[Transcribed page contents]
-- Opening Marker --

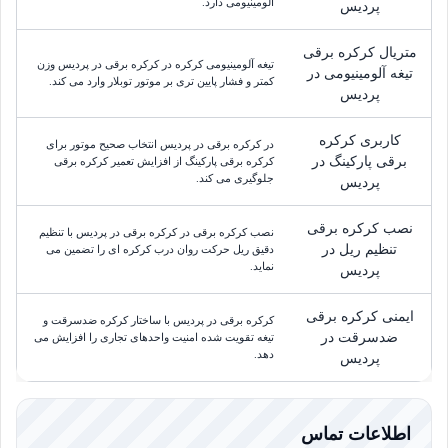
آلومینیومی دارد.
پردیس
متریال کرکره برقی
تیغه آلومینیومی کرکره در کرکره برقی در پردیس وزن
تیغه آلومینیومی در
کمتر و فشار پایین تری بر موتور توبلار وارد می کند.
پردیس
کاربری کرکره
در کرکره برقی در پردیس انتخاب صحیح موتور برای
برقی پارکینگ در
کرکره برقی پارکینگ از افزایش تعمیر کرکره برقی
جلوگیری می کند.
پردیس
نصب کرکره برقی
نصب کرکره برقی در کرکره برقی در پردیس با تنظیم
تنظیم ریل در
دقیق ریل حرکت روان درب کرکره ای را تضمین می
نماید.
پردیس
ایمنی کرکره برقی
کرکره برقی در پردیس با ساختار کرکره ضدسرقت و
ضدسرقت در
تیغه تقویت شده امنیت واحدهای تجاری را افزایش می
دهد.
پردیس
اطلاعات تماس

-- Closing Marker --
-- Opening Marker --

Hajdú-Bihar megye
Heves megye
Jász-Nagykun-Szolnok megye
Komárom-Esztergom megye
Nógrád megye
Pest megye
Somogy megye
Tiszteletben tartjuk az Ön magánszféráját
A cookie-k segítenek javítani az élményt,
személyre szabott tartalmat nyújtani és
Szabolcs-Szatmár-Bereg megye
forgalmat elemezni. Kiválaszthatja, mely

-- Closing Marker --

> What needs to be done: Nothing but the lines above from the one containing "آلومینیومی دارد." through the one containing "اطلاعات تماس" should appear in the answer, each repeated exactly.

> Your response:
آلومینیومی دارد.
پردیس
متریال کرکره برقی
تیغه آلومینیومی کرکره در کرکره برقی در پردیس وزن
تیغه آلومینیومی در
کمتر و فشار پایین تری بر موتور توبلار وارد می کند.
پردیس
کاربری کرکره
در کرکره برقی در پردیس انتخاب صحیح موتور برای
برقی پارکینگ در
کرکره برقی پارکینگ از افزایش تعمیر کرکره برقی
جلوگیری می کند.
پردیس
نصب کرکره برقی
نصب کرکره برقی در کرکره برقی در پردیس با تنظیم
تنظیم ریل در
دقیق ریل حرکت روان درب کرکره ای را تضمین می
نماید.
پردیس
ایمنی کرکره برقی
کرکره برقی در پردیس با ساختار کرکره ضدسرقت و
ضدسرقت در
تیغه تقویت شده امنیت واحدهای تجاری را افزایش می
دهد.
پردیس
اطلاعات تماس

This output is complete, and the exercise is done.